Este tipo de shock se caracteriza por una pérdida grande de volumen intravascular. Dentro de este tipo de shock se diferencia el shock hemorrágico y el hipovolémico no hemorrágico.

• El shock hemorrágico es el tipo de shock que se produce en los pacientes traumatizados graves. Se produce por pérdida de, al menos un 30 % de la volemia del paciente, en situaciones como rotura de grandes huesos (cadera, fémur, etc.), rotura de vasos o vísceras macizas, embarazo extrauterino complicado, alteraciones de la coagulación, complicaciones infecciosas y/o tumorales, hemorragia digestiva (úlcera, varices, etc.), hemoperiteo, hemotórax, etc.

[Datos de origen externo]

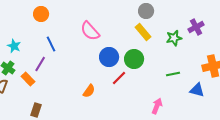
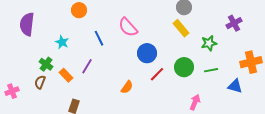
green star: (174, 38) -> (209, 43), moved
blue line: (51, 44) -> (99, 38), moved
cyan star: (14, 46) -> (62, 42), moved
green circle: (134, 59) -> (184, 67), moved
purple line: (40, 64) -> (87, 66), moved

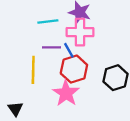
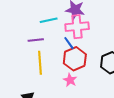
purple line: (51, 47) -> (36, 40), moved
pink star: (66, 93) -> (70, 80), size x0.6

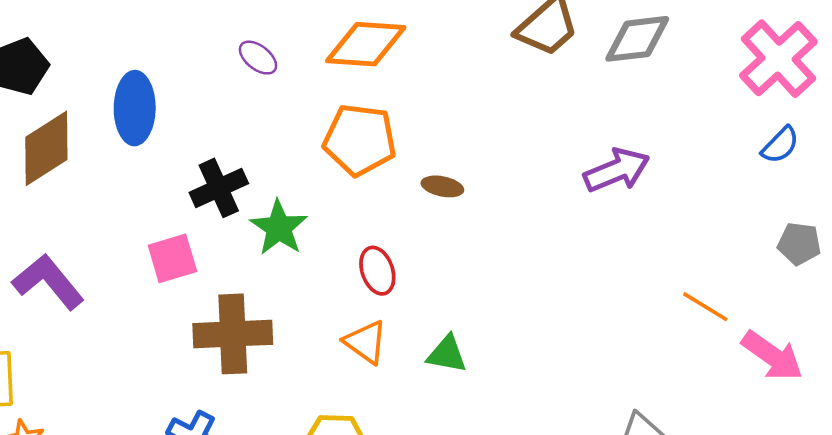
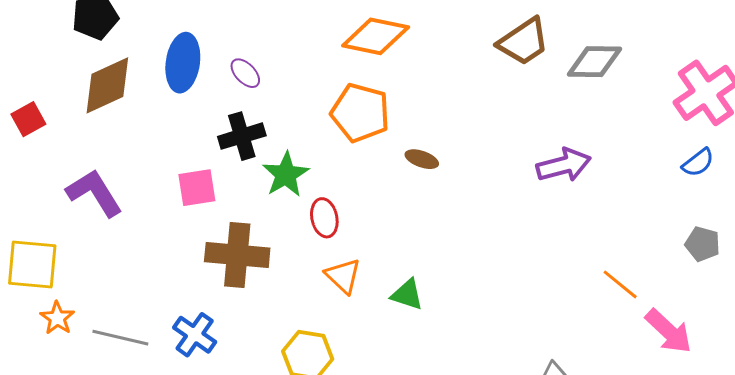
purple ellipse: (258, 58) -> (245, 73), moved
red ellipse: (377, 271) -> (324, 218), moved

• El shock hipovolémico no hemorrágico es aquél que se produce secundariamente a la pérdida de fluidos intravasculares en situaciones tales como grandes quemados y/o tercer espacio (pancreatitis, ascitis, obstrucción intestinal), pérdidas digestivas por vómitos incoercibles, diarrea; pérdidas renales por nefropatías, diabetes mellitus, diabetes insípida, etc.

Manifestaciones clinicas

Una cuidadosa anamnesis (situación clínica previa, medicación administrada y otras enfermedades de interés) y una valoración clínica inicial son fundamentales para el manejo de éste tipo de pacientes, ya que sus signos y síntomas son muy variados y ninguno por sí solo patognomónico o excluyente.

• Taquicardia, galope, pulso paradójico.

• Frialdad, cianosis, sudor frío (en el shock séptico inicialmente encontraremos calor y eritemas).

• Hipotensión postural.

• Taquipnea, disminución del murmullo, roce pleural.

• Descenso de TA (TAS < 90 mmHg o caída > 30 mmHg respecto a la basal).

• Irritabilidad, agitación, estupor, delirio, coma.

• Pulsos periféricos filiformes.

• Tiempo de relleno capilar aumentado, > 2 seg.

• Oliguria < 30 ml/h – Acidosis metabólica (criterios hospitalarios).

*En la exploración clínica podremos observar, ingurgitación yugular, auscultación pulmonar con crepitantes, ruidos cardiacos débiles, a veces galope, fiebre y calor (en el séptico), hemorragias evidentes o diarrea, signos de deshidratación (en el hipovolémico).

Es necesario monitorizar la respuesta a la resucitación con volumen mediante la monitorización de la PA, FC, FR Sp02 y, si es posible, diuresis. Si no se observa respuesta, el paciente va a requerir con mucha probabilidad reposición de concentrado de hematíes, así como intervención quirúrgica, por lo que es muy importante anotar la respuesta a la resucitación con fluidos en la historia clínica, así como exponerla de viva voz en la transferencia del paciente en el hospital.